◆ PROBLEM TO SOLVE:
Return each line of the listing below, unchanged, and omit the images.

◆ PROVIDED ENTRIES:
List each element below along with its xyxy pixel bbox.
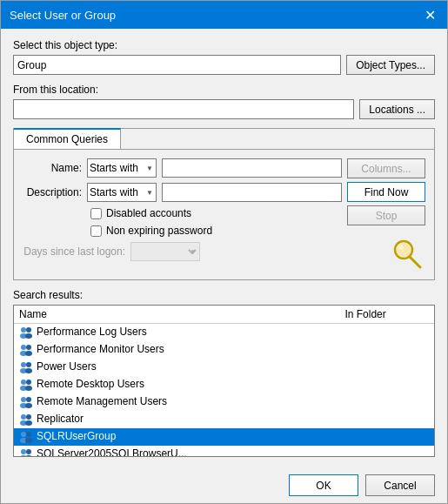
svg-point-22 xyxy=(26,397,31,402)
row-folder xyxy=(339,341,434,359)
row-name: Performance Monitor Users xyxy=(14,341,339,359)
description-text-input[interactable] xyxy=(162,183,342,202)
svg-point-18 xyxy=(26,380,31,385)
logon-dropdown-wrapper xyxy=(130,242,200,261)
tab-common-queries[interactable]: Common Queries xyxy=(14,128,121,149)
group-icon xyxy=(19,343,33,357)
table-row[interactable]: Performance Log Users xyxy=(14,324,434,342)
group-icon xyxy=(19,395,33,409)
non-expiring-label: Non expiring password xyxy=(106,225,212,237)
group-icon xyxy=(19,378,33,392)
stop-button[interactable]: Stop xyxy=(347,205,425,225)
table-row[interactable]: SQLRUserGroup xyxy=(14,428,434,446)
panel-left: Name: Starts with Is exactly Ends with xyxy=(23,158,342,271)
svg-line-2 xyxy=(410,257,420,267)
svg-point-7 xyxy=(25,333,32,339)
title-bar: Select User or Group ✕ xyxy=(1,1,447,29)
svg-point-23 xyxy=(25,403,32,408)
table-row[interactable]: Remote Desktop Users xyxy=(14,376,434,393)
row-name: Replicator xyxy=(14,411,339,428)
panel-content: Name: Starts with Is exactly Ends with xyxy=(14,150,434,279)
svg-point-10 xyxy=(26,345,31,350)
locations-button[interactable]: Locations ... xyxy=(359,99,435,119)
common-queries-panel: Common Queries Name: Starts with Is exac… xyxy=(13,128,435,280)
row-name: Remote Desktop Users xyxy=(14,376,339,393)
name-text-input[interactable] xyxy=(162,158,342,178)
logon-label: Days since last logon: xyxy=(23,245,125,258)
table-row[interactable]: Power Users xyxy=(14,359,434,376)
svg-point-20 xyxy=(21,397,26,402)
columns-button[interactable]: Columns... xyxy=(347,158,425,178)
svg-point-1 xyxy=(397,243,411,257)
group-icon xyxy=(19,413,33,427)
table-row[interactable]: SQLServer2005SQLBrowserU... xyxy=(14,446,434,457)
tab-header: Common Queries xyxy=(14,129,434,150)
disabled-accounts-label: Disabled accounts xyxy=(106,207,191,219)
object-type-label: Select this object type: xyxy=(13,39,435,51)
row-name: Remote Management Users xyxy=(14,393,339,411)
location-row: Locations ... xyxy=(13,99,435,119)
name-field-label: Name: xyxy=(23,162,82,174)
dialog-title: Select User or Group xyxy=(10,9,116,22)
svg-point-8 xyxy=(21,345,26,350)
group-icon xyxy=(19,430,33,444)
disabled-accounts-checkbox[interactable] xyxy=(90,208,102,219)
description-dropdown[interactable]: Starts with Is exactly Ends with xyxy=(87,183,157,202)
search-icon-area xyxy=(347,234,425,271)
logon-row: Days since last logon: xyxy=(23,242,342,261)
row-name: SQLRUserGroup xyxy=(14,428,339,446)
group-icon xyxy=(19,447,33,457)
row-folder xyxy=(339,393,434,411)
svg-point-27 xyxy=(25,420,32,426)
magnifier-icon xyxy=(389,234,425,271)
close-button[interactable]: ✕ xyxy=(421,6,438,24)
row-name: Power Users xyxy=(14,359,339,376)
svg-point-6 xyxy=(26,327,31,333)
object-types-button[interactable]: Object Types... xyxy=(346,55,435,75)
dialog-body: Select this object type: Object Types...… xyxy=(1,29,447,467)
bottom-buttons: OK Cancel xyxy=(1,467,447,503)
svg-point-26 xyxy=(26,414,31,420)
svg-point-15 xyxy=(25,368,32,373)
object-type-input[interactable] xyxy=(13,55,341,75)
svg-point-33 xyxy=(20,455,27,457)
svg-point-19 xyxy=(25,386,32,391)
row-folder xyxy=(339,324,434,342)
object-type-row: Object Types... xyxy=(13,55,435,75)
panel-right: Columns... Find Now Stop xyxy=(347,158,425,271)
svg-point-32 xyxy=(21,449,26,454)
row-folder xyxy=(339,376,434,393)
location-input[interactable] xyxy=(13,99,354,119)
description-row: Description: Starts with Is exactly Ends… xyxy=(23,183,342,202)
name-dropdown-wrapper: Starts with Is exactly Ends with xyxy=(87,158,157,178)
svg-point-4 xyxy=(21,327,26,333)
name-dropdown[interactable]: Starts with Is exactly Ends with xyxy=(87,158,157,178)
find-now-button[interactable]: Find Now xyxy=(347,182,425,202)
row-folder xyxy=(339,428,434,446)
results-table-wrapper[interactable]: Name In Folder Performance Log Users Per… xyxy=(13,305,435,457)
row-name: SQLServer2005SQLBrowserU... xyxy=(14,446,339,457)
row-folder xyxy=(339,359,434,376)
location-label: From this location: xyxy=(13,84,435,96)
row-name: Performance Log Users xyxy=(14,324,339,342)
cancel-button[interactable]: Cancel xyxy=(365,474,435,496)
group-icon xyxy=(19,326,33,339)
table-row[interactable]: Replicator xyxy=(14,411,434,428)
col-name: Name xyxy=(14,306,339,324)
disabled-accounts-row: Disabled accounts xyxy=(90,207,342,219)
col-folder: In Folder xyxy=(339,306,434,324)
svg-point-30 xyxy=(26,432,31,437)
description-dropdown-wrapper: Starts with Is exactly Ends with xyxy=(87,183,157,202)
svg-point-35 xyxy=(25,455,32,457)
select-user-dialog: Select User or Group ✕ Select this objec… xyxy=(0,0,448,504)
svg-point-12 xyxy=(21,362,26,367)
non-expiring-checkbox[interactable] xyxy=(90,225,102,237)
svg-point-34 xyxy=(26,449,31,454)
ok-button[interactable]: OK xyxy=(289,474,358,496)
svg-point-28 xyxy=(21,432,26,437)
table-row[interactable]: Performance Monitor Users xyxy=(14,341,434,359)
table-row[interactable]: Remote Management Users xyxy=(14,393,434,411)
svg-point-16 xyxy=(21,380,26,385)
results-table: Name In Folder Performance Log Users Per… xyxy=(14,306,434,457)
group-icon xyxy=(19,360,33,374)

◆ ANSWER FOR THIS EXERCISE:
List each element below along with its xyxy pixel bbox.
svg-point-22 xyxy=(26,397,31,402)
row-folder xyxy=(339,341,434,359)
row-name: Performance Monitor Users xyxy=(14,341,339,359)
description-text-input[interactable] xyxy=(162,183,342,202)
svg-point-18 xyxy=(26,380,31,385)
logon-dropdown-wrapper xyxy=(130,242,200,261)
tab-common-queries[interactable]: Common Queries xyxy=(14,128,121,149)
group-icon xyxy=(19,343,33,357)
table-row[interactable]: Performance Log Users xyxy=(14,324,434,342)
group-icon xyxy=(19,395,33,409)
non-expiring-label: Non expiring password xyxy=(106,225,212,237)
group-icon xyxy=(19,378,33,392)
stop-button[interactable]: Stop xyxy=(347,205,425,225)
table-row[interactable]: SQLRUserGroup xyxy=(14,428,434,446)
panel-left: Name: Starts with Is exactly Ends with xyxy=(23,158,342,271)
svg-line-2 xyxy=(410,257,420,267)
svg-point-7 xyxy=(25,333,32,339)
title-bar: Select User or Group ✕ xyxy=(1,1,447,29)
svg-point-23 xyxy=(25,403,32,408)
table-row[interactable]: Remote Desktop Users xyxy=(14,376,434,393)
row-name: Replicator xyxy=(14,411,339,428)
panel-content: Name: Starts with Is exactly Ends with xyxy=(14,150,434,279)
svg-point-10 xyxy=(26,345,31,350)
locations-button[interactable]: Locations ... xyxy=(359,99,435,119)
common-queries-panel: Common Queries Name: Starts with Is exac… xyxy=(13,128,435,280)
row-name: Remote Desktop Users xyxy=(14,376,339,393)
name-text-input[interactable] xyxy=(162,158,342,178)
logon-label: Days since last logon: xyxy=(23,245,125,258)
table-row[interactable]: Power Users xyxy=(14,359,434,376)
svg-point-20 xyxy=(21,397,26,402)
columns-button[interactable]: Columns... xyxy=(347,158,425,178)
svg-point-1 xyxy=(397,243,411,257)
group-icon xyxy=(19,413,33,427)
table-row[interactable]: SQLServer2005SQLBrowserU... xyxy=(14,446,434,457)
tab-header: Common Queries xyxy=(14,129,434,150)
disabled-accounts-label: Disabled accounts xyxy=(106,207,191,219)
object-type-label: Select this object type: xyxy=(13,39,435,51)
row-name: Remote Management Users xyxy=(14,393,339,411)
location-row: Locations ... xyxy=(13,99,435,119)
name-field-label: Name: xyxy=(23,162,82,174)
dialog-title: Select User or Group xyxy=(10,9,116,22)
svg-point-8 xyxy=(21,345,26,350)
group-icon xyxy=(19,430,33,444)
disabled-accounts-checkbox[interactable] xyxy=(90,208,102,219)
description-dropdown[interactable]: Starts with Is exactly Ends with xyxy=(87,183,157,202)
search-icon-area xyxy=(347,234,425,271)
logon-row: Days since last logon: xyxy=(23,242,342,261)
row-name: SQLRUserGroup xyxy=(14,428,339,446)
group-icon xyxy=(19,447,33,457)
row-folder xyxy=(339,393,434,411)
svg-point-27 xyxy=(25,420,32,426)
magnifier-icon xyxy=(389,234,425,271)
close-button[interactable]: ✕ xyxy=(421,6,438,24)
row-name: Power Users xyxy=(14,359,339,376)
svg-point-6 xyxy=(26,327,31,333)
object-types-button[interactable]: Object Types... xyxy=(346,55,435,75)
dialog-body: Select this object type: Object Types...… xyxy=(1,29,447,467)
bottom-buttons: OK Cancel xyxy=(1,467,447,503)
svg-point-26 xyxy=(26,414,31,420)
svg-point-15 xyxy=(25,368,32,373)
object-type-input[interactable] xyxy=(13,55,341,75)
svg-point-33 xyxy=(20,455,27,457)
svg-point-19 xyxy=(25,386,32,391)
row-folder xyxy=(339,324,434,342)
object-type-row: Object Types... xyxy=(13,55,435,75)
panel-right: Columns... Find Now Stop xyxy=(347,158,425,271)
svg-point-32 xyxy=(21,449,26,454)
row-folder xyxy=(339,376,434,393)
location-input[interactable] xyxy=(13,99,354,119)
description-row: Description: Starts with Is exactly Ends… xyxy=(23,183,342,202)
name-dropdown-wrapper: Starts with Is exactly Ends with xyxy=(87,158,157,178)
svg-point-4 xyxy=(21,327,26,333)
name-dropdown[interactable]: Starts with Is exactly Ends with xyxy=(87,158,157,178)
find-now-button[interactable]: Find Now xyxy=(347,182,425,202)
row-folder xyxy=(339,428,434,446)
results-table-wrapper[interactable]: Name In Folder Performance Log Users Per… xyxy=(13,305,435,457)
row-name: SQLServer2005SQLBrowserU... xyxy=(14,446,339,457)
row-folder xyxy=(339,359,434,376)
location-label: From this location: xyxy=(13,84,435,96)
row-name: Performance Log Users xyxy=(14,324,339,342)
cancel-button[interactable]: Cancel xyxy=(365,474,435,496)
group-icon xyxy=(19,326,33,339)
table-row[interactable]: Replicator xyxy=(14,411,434,428)
col-name: Name xyxy=(14,306,339,324)
disabled-accounts-row: Disabled accounts xyxy=(90,207,342,219)
col-folder: In Folder xyxy=(339,306,434,324)
svg-point-30 xyxy=(26,432,31,437)
description-dropdown-wrapper: Starts with Is exactly Ends with xyxy=(87,183,157,202)
svg-point-35 xyxy=(25,455,32,457)
select-user-dialog: Select User or Group ✕ Select this objec… xyxy=(0,0,448,504)
svg-point-12 xyxy=(21,362,26,367)
non-expiring-checkbox[interactable] xyxy=(90,225,102,237)
svg-point-34 xyxy=(26,449,31,454)
ok-button[interactable]: OK xyxy=(289,474,358,496)
svg-point-28 xyxy=(21,432,26,437)
table-row[interactable]: Performance Monitor Users xyxy=(14,341,434,359)
table-row[interactable]: Remote Management Users xyxy=(14,393,434,411)
svg-point-16 xyxy=(21,380,26,385)
results-table: Name In Folder Performance Log Users Per… xyxy=(14,306,434,457)
group-icon xyxy=(19,360,33,374)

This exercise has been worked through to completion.